The Egyptian people today do not only have to work on the inside to locate a representative and structure that best speaks for their needs, building it and fighting for its sustainability; they must also fight foreign interests whose continuity depend on controlling Egypt’s capabilities and resources.

In following posts we’ll be closely monitoring the EU’s response to the Egyptian struggle for freedom.

– Love in a Box

* Image in article from Media Storehouse, Mary Evans Picture Library 2007


5 responses to “Will Post Colonialism Mar the Growth of Egypt’s Revolution?

  1. The 7th Earl of Shaftesbury who was Palmerston’s step-father was President of the Jewish society in London and a Christian Zionist who was a head of the evangelical community. In 1838 Palmerston appointed William Young as first British Consul to Jerusalem as ‘protector of the Jews’ there, because you couldn’t have a consulate under the Ottoman rules unless you were protecting a particular religious community, like the Russia Consul protected the orthodox etc…

  2. Royce Christian

    Isnt’ post-colonialism concerned with moving past the colonial period by resolving issues create by foreign oppressors, reconciling communities and people building for their selves systems that serve their interests?

    It seems to me the real significance of these revolutions is the re-establishing of an identity.

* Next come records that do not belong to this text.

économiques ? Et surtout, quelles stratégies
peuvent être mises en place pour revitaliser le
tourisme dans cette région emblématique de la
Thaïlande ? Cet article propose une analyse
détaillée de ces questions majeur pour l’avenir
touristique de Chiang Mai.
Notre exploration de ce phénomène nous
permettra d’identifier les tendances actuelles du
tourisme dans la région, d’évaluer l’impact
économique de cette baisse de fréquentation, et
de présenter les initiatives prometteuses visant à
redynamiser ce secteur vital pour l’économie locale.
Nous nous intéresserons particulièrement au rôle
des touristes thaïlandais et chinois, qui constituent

The term “neo-colonialism” is thrown around a lot, but I find it quite apt for the status quo at the moment, as all these Western-back dictators and their regimes provide “stability”, which translates to access to resources and strategic military partnerships. It is no different from the old-style colonialism. Independence from colonial possessors was only the first step in the post-colonial process; populations still had to establish a system that works for them, serves their interests, and regain their identity and self-respect that has been robbed from them all these decades. This, to me, is the most inspiring thing about the revolutions.

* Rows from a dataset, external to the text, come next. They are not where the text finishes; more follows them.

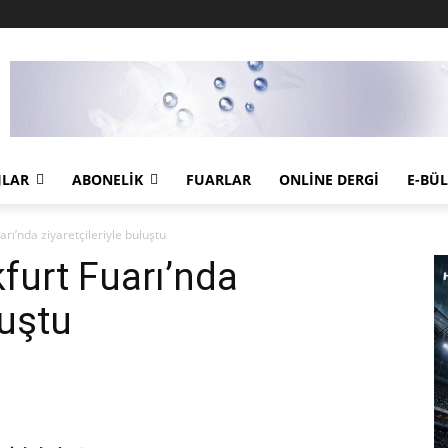
JLAR
ABONELIK
FUARLAR
ONLINE DERGI
E-BÜ
rı’nda ziyaretçileriyle buluştu
furt Fuarı’nda
luştu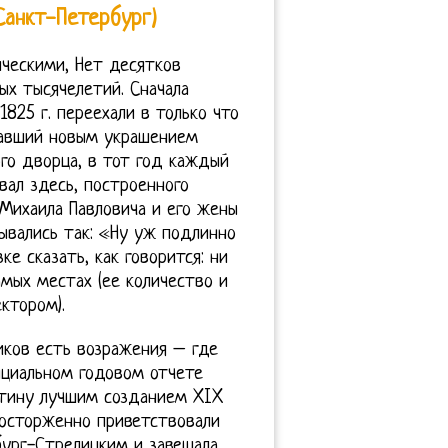
Санкт-Петербург)
ическими, Нет десятков
ых тысячелетий. Сначала
825 г. переехали в только что
тавший новым украшением
ого дворца, в тот год каждый
ал здесь, построенного
 Михаила Павловича и его жены
зывались так: «Ну уж подлинно
ке сказать, как говорится: ни
мых местах (ее количество и
ктором).
риков есть возражения – где
фициальном годовом отчете
ртину лучшим созданием XIX
восторженно приветствовали
бург-Стрелицким и завещала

    • Thank you for your comment Royce. You are absolutely right, and are saying – in your words – what I was explaining in my own words. Post colonialism, in the way I use it, is taken by reference from Edward Said’s definition, which underlines the problems you had stated. Physical independence didn’t actualize the people’s true disconnection from the West and its colonialism. Post colonialism in this definition is actually just the continuation of colonial presence through covert measures, typically by Western support of dictators who allow foreign powers to coerce their own nation. This in turn has created in my opinion an identity dilemma throughout the Middle East due to the reality that the masses were not birthed, if you like; they did not establish their autonomy, because the geopolitics of their states, and their strategic value to western powers, remained more important to Arab dictators than the self determination, development and evolution of the people themselves. Thats the true bane of existence of people suffering in the region, culminating in their need for revolution.

  3. Royce Christian

    Thank you for this. I’m relatively new to Post-Colonial theory and I still have a lot of reading to do.

    Have you read Fanon’s Wretched of the Earth? If you have, do you think this work provides a relevant insight into the revolutions we are seeing today?

    • You’re welcome, thank you as well. I read Wretched of the Earth in University, several years ago, and revisited it once since. I appreciate the work for its psychological investigation into colonialism’s destructiveness; it spoke to me personally and validated various phases of rage I experienced growing up in relation to foreign intervention in local affairs. I do think its valuable when studying colonialism, but that it may be outdated in only some aspects when attempting to understand contemporary alternatives and solutions to present day revolutions against colonialism – specifically when taking in the affects of globalization on postcolonialism. It definitely provides relevant insight into today’s struggle if one wants to appreciate where the anger emerges from. I’d start by looking into Tim Mitchell, Edward Said, Noam Chomsky, and Ilan Pape for an introduction to postcolonial theories and approaches, and Spike Peterson and Cynthia Enloe for feminist/gender studies approaches to postcolonial theory.